Infatti  sempre  secondo  questo articolo   di  
http://www.toscana-notizie.it/speciali/
l'olocausto e << Il razzismo riguarda anche rom e sinti, deportati nei campi di sterminio. Nancy, che vuole andare all'università, vive in un campo nomadi ma a scuola lo sa solo una persona. Non se ne vergogna, ma sa che a dirlo l'atteggiamento delle persone è quasi certo che cambierebbe. "Il razzismo non è mai finito – dice - e c'è ancora oggi. Quando le persone mi vedono non pensano che sia sinta. Ma se viene fuori non sono più Nancy e si allontanano, intimoriti da tutti gli stereotipi e pregiudizi che ci sono su di noi". "Per questo – spiega - mi è difficile dirlo per prima, perché ti mette tanti muri davanti. Ma in questi giorni ho visto tante cose brutte, ho capito che è importante dire chi siamo e penso di cambiare questo mio atteggiamento".
Il razzismo riguarda a Prato anche i cinesi. "Certo che c'è ancora oggi" interviene Luisa, ultimo anno al Dagomari e il prossimo forse alla Bocconi di Milano, la ragazza cinese che voleva venire ad Auschwitz e per questo la comunità buddista le ha pagato il viaggio. "Vedo che il razzismo c'è – dice - andando in giro con miei amici: si sentono ragazzini pieni di pregiudizi. Io allora intervengo, la mamma me lo dice sempre: difenditi, sai parlare italiano. Questa reazione li coglie impreparati e si zittiscono".
"Il pregiudizio sopravvive anche se come società cerchiamo di nasconderlo" dicono le due ragazze, che frequentano la stessa classe. Una è nata in Italia, l'altra arrivata a tre anni dal Marocco. "Se c'è una chance davvero per stare tutti insieme questa è la scuola" dice la professoressa che le accompagna. Ma non è facile. "C'è discriminazione" riprendono le due diciottenni. "Ma a chi urla preferisco rispondere col silenzio – dice una delle due – perché altrimenti mi metterei sul suo stesso piano".
Reagire però è importante, come far conoscere e sfatare i falsi luoghi comuni. Non c'è futuro senza passato.
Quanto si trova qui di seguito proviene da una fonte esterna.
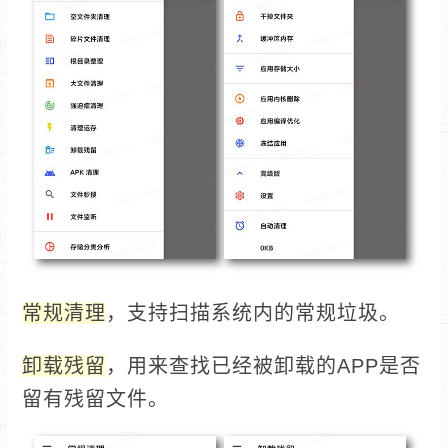
常规清理
，支持扫描系统内的常规垃圾。
卸载残留
，用来查找已经被卸载的APP是否
留有残留文件。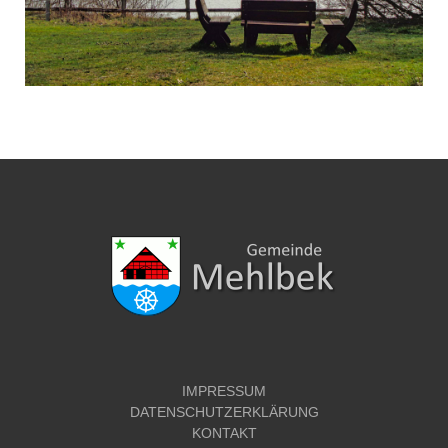
IMPRESSUM
DATENSCHUTZERKLÄRUNG
KONTAKT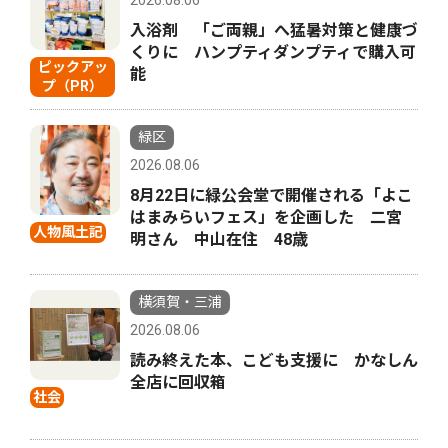
入浴剤 「ご両親」へ猛暑対策と健康づ
くりに ハンプティダンプティで購入可
ピックアッ
能
プ（PR）
緑区
2026.08.06
8月22日に緑公会堂で開催される「よこ
はまみらいフェス」を企画した 二宮
人物風土記
明さん 中山在住 48歳
横須賀・三浦
2026.08.06
読み終えた本、こども支援に かなしん
全店に回収箱
社会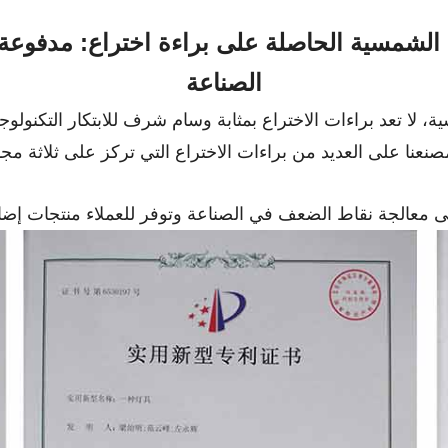
 الشمسية الحاصلة على براءة اختراع: مدفوعة 
الصناعة
ا على العديد من براءات الاختراع التي تركز على ثلاثة مجال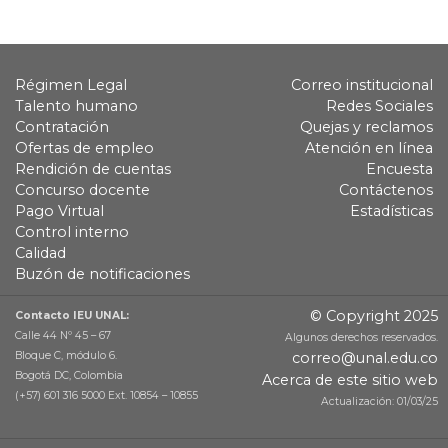
Régimen Legal
Correo institucional
Talento humano
Redes Sociales
Contratación
Quejas y reclamos
Ofertas de empleo
Atención en línea
Rendición de cuentas
Encuesta
Concurso docente
Contáctenos
Pago Virtual
Estadísticas
Control interno
Calidad
Buzón de notificaciones
© Copyright 2025
Contacto IEU UNAL:
Calle 44 Nº 45 – 67
Algunos derechos reservados.
Bloque C, módulo 6.
correo@unal.edu.co
Bogotá DC, Colombia
Acerca de este sitio web
(+57) 601 316 5000 Ext. 10854 – 10855
Actualización: 01/03/25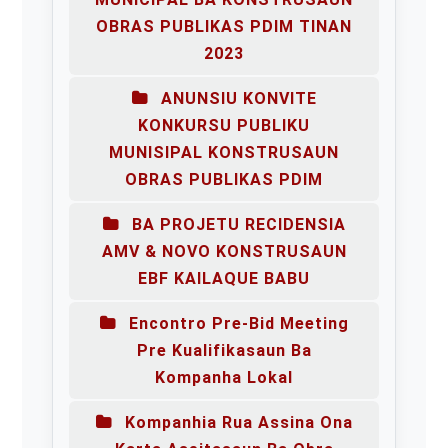
OBRAS PUBLIKAS PDIM TINAN
2023
ANUNSIU KONVITE
KONKURSU PUBLIKU
MUNISIPAL KONSTRUSAUN
OBRAS PUBLIKAS PDIM
BA PROJETU RECIDENSIA
AMV & NOVO KONSTRUSAUN
EBF KAILAQUE BABU
Encontro Pre-Bid Meeting
Pre Kualifikasaun Ba
Kompanha Lokal
Kompanhia Rua Assina Ona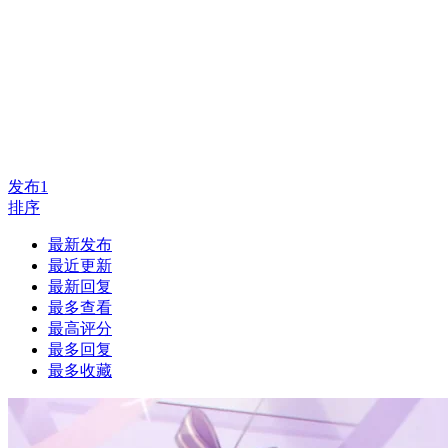
发布
1
排序
最新发布
最近更新
最新回复
最多查看
最高评分
最多回复
最多收藏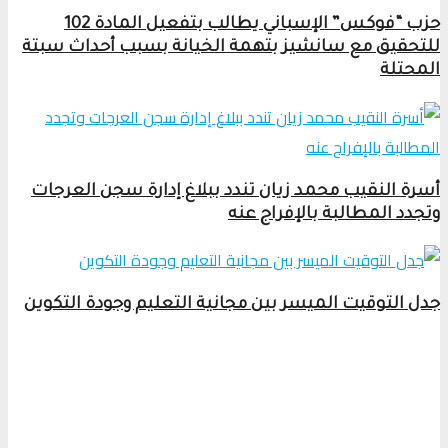
حزب “فوكس” الإسباني يطالب بتفعيل المادة 102
للتحقيق مع سانشيز بتهمة الخيانة بسبب أحداث سبتة
المحتلة
أسرة النقيب محمد زيان تندد ببلاغ إدارة سجن العرجات
وتجدد المطالبة بالإفراج عنه
جدل التوقيت الميسر بين مجانية التعليم وجودة التكوين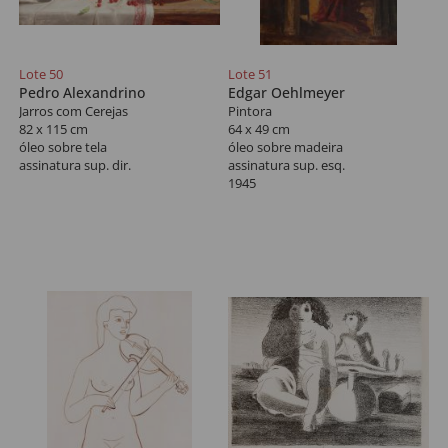
Lote 50
Lote 51
Pedro Alexandrino
Edgar Oehlmeyer
Jarros com Cerejas
Pintora
82 x 115 cm
64 x 49 cm
óleo sobre tela
óleo sobre madeira
assinatura sup. dir.
assinatura sup. esq.
1945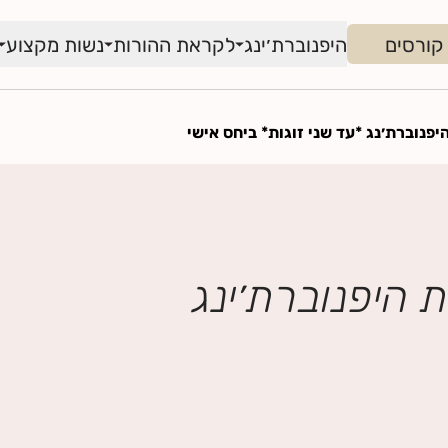
קורסים
היפנוברת׳ינג
לקראת ההורות
נשות מקצוע
יפנוברת׳נג *עד שני זוגות* ביחס אישי
 היפנוברת׳ינג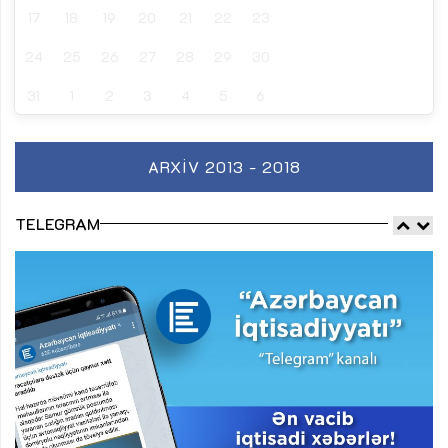
17
18
19
20
21
22
23
24
25
26
27
28
29
30
31
1
2
3
4
5
6
ARXIV 2013 - 2018
TELEGRAM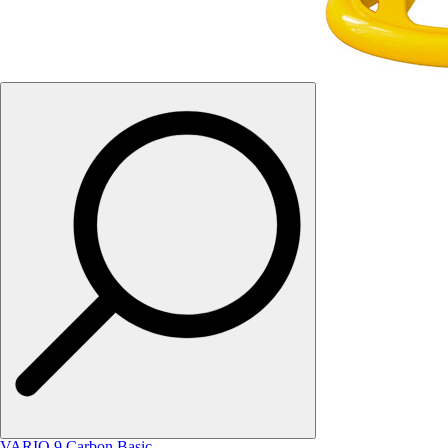
VARIO 9 Carbon Basic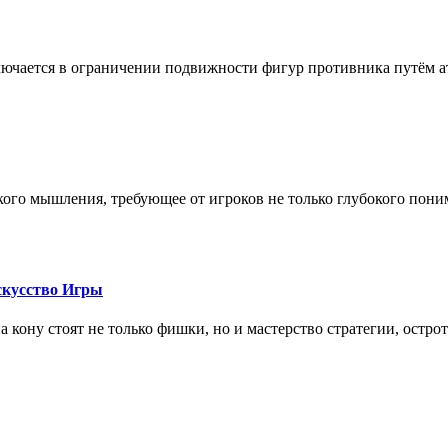
лючается в ограничении подвижности фигур противника путём ат
кого мышления, требующее от игроков не только глубокого пони
скусство Игры
на кону стоят не только фишки, но и мастерство стратегии, остро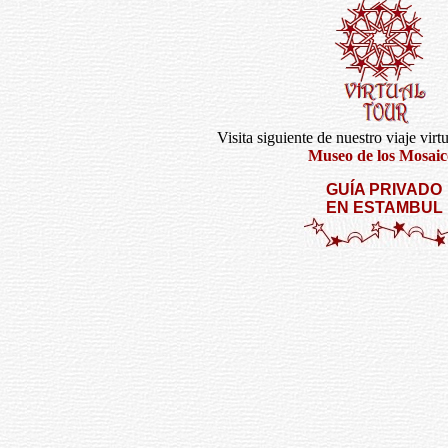
Visita siguiente de nuestro viaje virt
Museo de los Mosaic
GUÍA PRIVADO
EN ESTAMBUL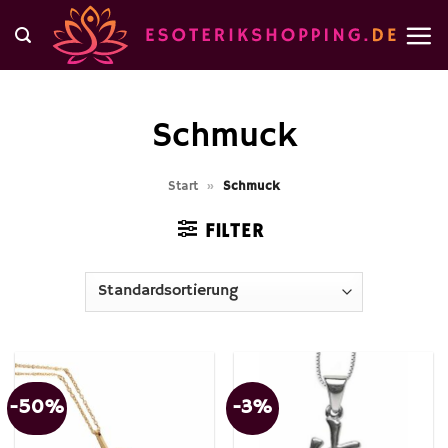
Zum
Inhalt
springen
Schmuck
Start
»
Schmuck
FILTER
-50%
-3%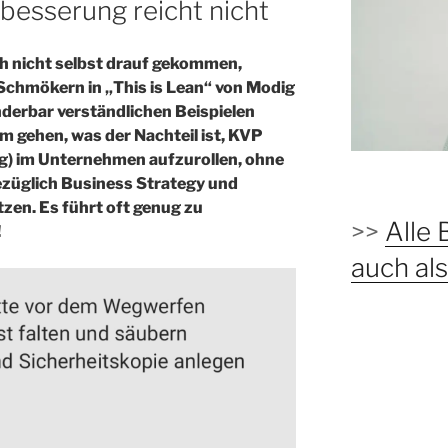
rbesserung reicht nicht
ich nicht selbst drauf gekommen,
Schmökern in „This is Lean“ von Modig
derbar verständlichen Beispielen
m gehen, was der Nachteil ist, KVP
g) im Unternehmen aufzurollen, ohne
ezüglich Business Strategy und
zen. Es führt oft genug zu
>>
Alle 
!
auch a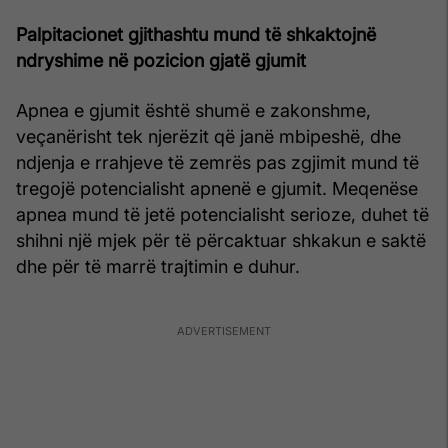
Palpitacionet gjithashtu mund të shkaktojnë
ndryshime në pozicion gjatë gjumit
Apnea e gjumit është shumë e zakonshme,
veçanërisht tek njerëzit që janë mbipeshë, dhe
ndjenja e rrahjeve të zemrës pas zgjimit mund të
tregojë potencialisht apnenë e gjumit. Meqenëse
apnea mund të jetë potencialisht serioze, duhet të
shihni një mjek për të përcaktuar shkakun e saktë
dhe për të marrë trajtimin e duhur.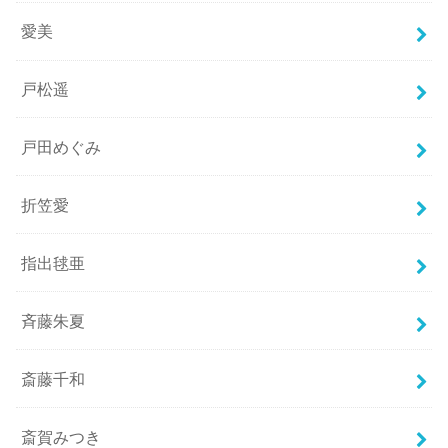
愛美
戸松遥
戸田めぐみ
折笠愛
指出毬亜
斉藤朱夏
斎藤千和
斎賀みつき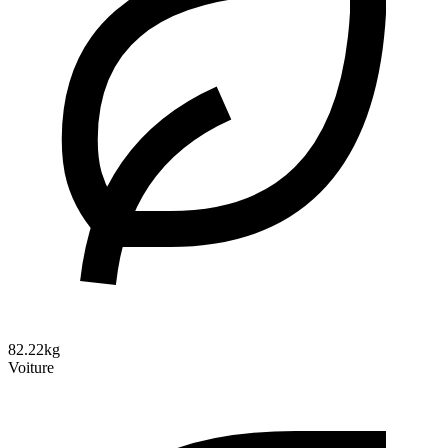
82.22kg
Voiture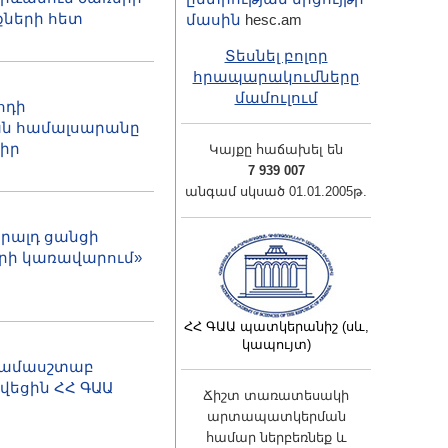
ների հետ
մասին
hesc.am
Տեսնել բոլոր
հրապարակումները
մամուլում
ոդի
ն համալսարանը
իր
Կայքը հաճախել են
7 939 007
անգամ սկսած 01.01.2005թ.
երալդ ցանցի
րի կառավարում»
ՀՀ ԳԱԱ պատկերանիշ (սև,
կապույտ)
րամասշտաբ
վեցին ՀՀ ԳԱԱ
Ճիշտ տառատեսակի
արտապատկերման
համար ներբեռնեք և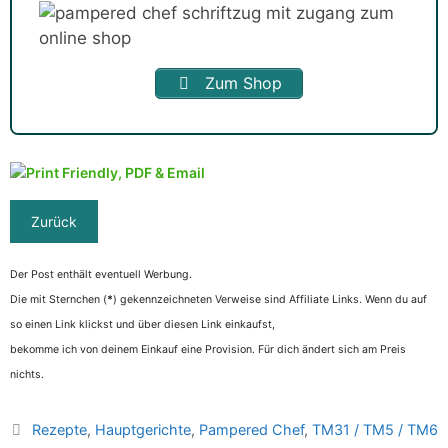
Zum Shop
Der Post enthält eventuell Werbung.
Die mit Sternchen (
*
) gekennzeichneten Verweise sind Affiliate Links. Wenn du auf
so einen Link klickst und über diesen Link einkaufst,
bekomme ich von deinem Einkauf eine Provision. Für dich ändert sich am Preis
nichts.
Kategorien
Rezepte
,
Hauptgerichte
,
Pampered Chef
,
TM31 / TM5 / TM6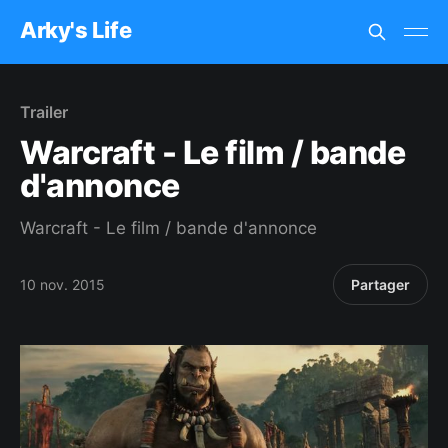
Arky's Life
Trailer
Warcraft - Le film / bande
d'annonce
Warcraft - Le film / bande d'annonce
10 nov. 2015
Partager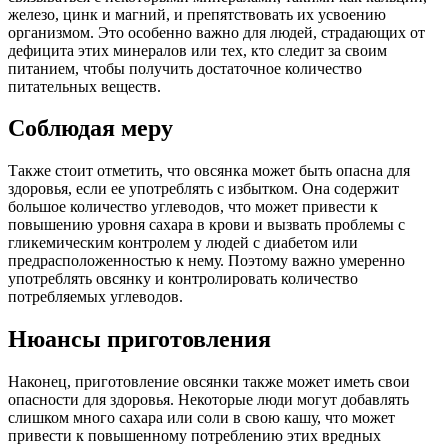
железо, цинк и магний, и препятствовать их усвоению
организмом. Это особенно важно для людей, страдающих от
дефицита этих минералов или тех, кто следит за своим
питанием, чтобы получить достаточное количество
питательных веществ.
Соблюдая меру
Также стоит отметить, что овсянка может быть опасна для
здоровья, если ее употреблять с избытком. Она содержит
большое количество углеводов, что может привести к
повышению уровня сахара в крови и вызвать проблемы с
гликемическим контролем у людей с диабетом или
предрасположенностью к нему. Поэтому важно умеренно
употреблять овсянку и контролировать количество
потребляемых углеводов.
Нюансы приготовления
Наконец, приготовление овсянки также может иметь свои
опасности для здоровья. Некоторые люди могут добавлять
слишком много сахара или соли в свою кашу, что может
привести к повышенному потреблению этих вредных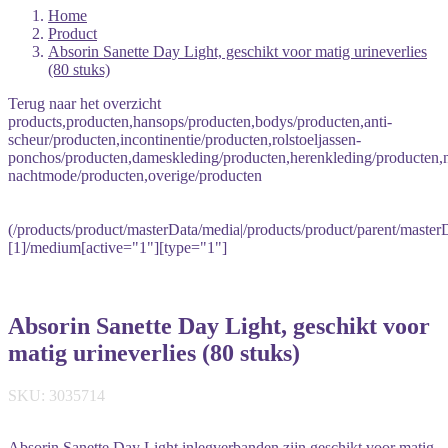
Home
Product
Absorin Sanette Day Light, geschikt voor matig urineverlies
(80 stuks)
Terug naar het overzicht
products,producten,hansops/producten,bodys/producten,anti-
scheur/producten,incontinentie/producten,rolstoeljassen-
ponchos/producten,dameskleding/producten,herenkleding/producten
nachtmode/producten,overige/producten
(/products/product/masterData/media|/products/product/parent/master
[1]/medium[active="1"][type="1"]
Absorin Sanette Day Light, geschikt voor
matig urineverlies (80 stuks)
SKU: 3035714
Absorin Sanette Day Light inlegverbanden zijn geschikt voor matig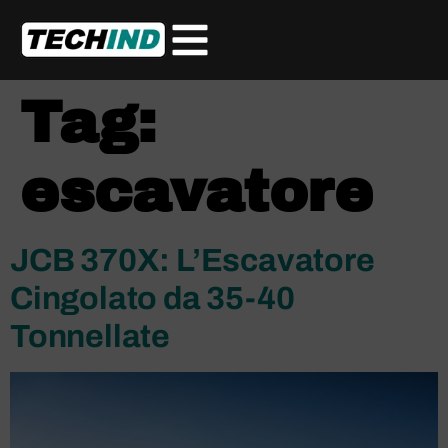
Tag:
escavatore
JCB 370X: L’Escavatore
Cingolato da 35-40
Tonnellate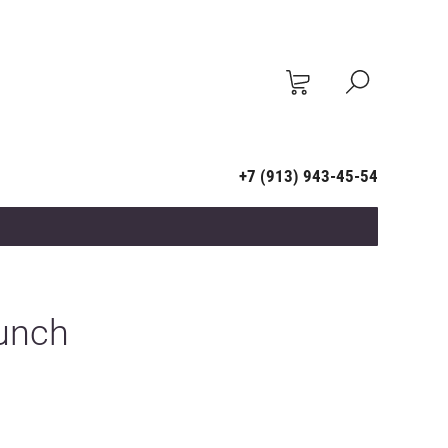
+7 (913) 943-45-54
unch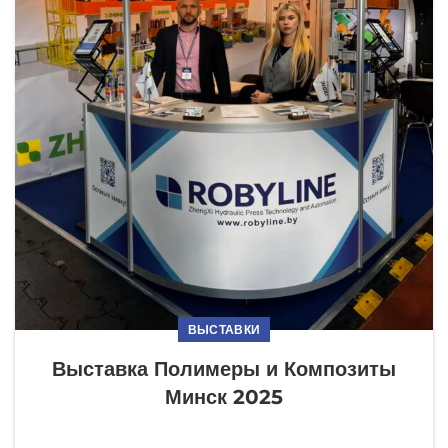
ВЫСТАВКИ
Выставка Полимеры и Композиты
Минск 2025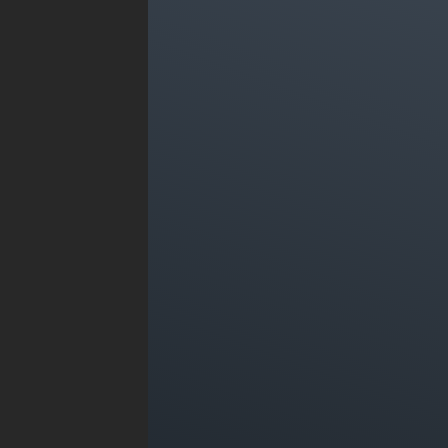
منتجاتنا وخدماتنا
نظام المالية
نظام الموارد البشرية
نظام المبيعات
نظام المشتريات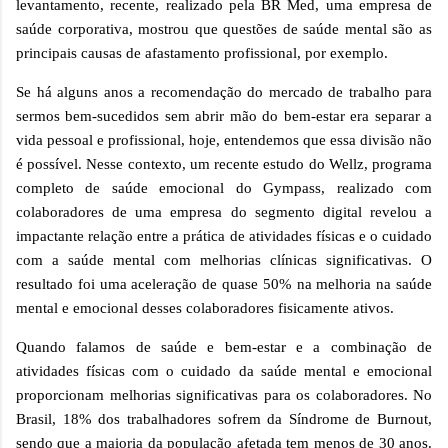
levantamento, recente, realizado pela BR Med, uma empresa de
saúde corporativa, mostrou que questões de saúde mental são as
principais causas de afastamento profissional, por exemplo.
Se há alguns anos a recomendação do mercado de trabalho para
sermos bem-sucedidos sem abrir mão do bem-estar era separar a
vida pessoal e profissional, hoje, entendemos que essa divisão não
é possível. Nesse contexto, um recente estudo do Wellz, programa
completo de saúde emocional do Gympass, realizado com
colaboradores de uma empresa do segmento digital revelou a
impactante relação entre a prática de atividades físicas e o cuidado
com a saúde mental com melhorias clínicas significativas. O
resultado foi uma aceleração de quase 50% na melhoria na saúde
mental e emocional desses colaboradores fisicamente ativos.
Quando falamos de saúde e bem-estar e a combinação de
atividades físicas com o cuidado da saúde mental e emocional
proporcionam melhorias significativas para os colaboradores. No
Brasil, 18% dos trabalhadores sofrem da Síndrome de Burnout,
sendo que a maioria da população afetada tem menos de 30 anos.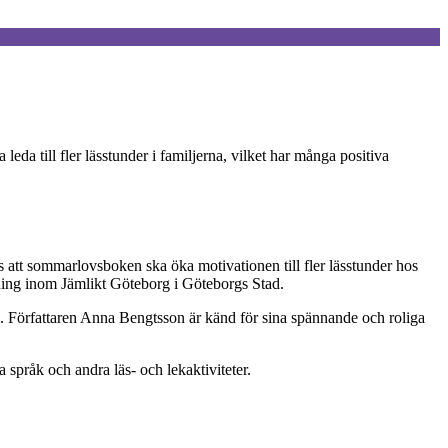
eda till fler lässtunder i familjerna, vilket har många positiva
as att sommarlovsboken ska öka motivationen till fler lässtunder hos
tsning inom Jämlikt Göteborg i Göteborgs Stad.
1. Författaren Anna Bengtsson är känd för sina spännande och roliga
 språk och andra läs- och lekaktiviteter.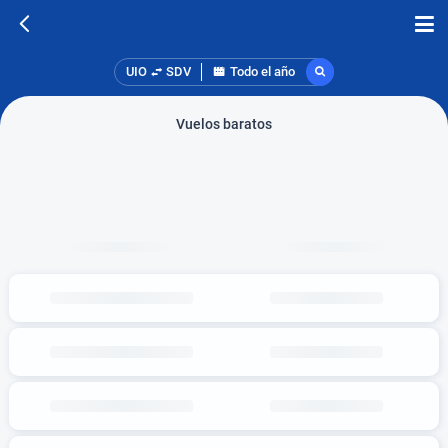
UIO
SDV
Todo el año
Vuelos baratos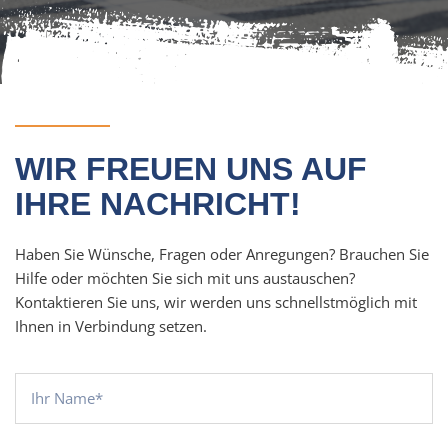
WIR FREUEN UNS AUF
IHRE NACHRICHT!
Haben Sie Wünsche, Fragen oder Anregungen? Brauchen Sie
Hilfe oder möchten Sie sich mit uns austauschen?
Kontaktieren Sie uns, wir werden uns schnellstmöglich mit
Ihnen in Verbindung setzen.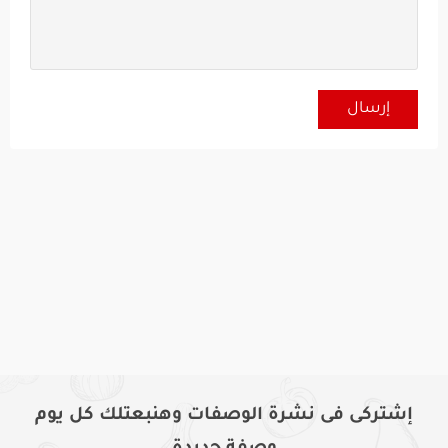
إشتركى فى نشرة الوصفات وهنبعتلك كل يوم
Non c'è neppure presente. "E un viaggio come questo, che ti fa riflettere – dice come tanti altri Lavinia, anche lei quarto anno all'istituto tecnico Redi di Montepulciano – dovrebbe essere fatto una volta nella vita: soprattutto gli scettici (o chi vive di pregiudizi) dovrebbe farlo". "Perché ti può trasformare – le fa eco di nuovo Giulia -. Ho visto le facce di tanti di noi: venire qua ti può davvero far cambiare idea".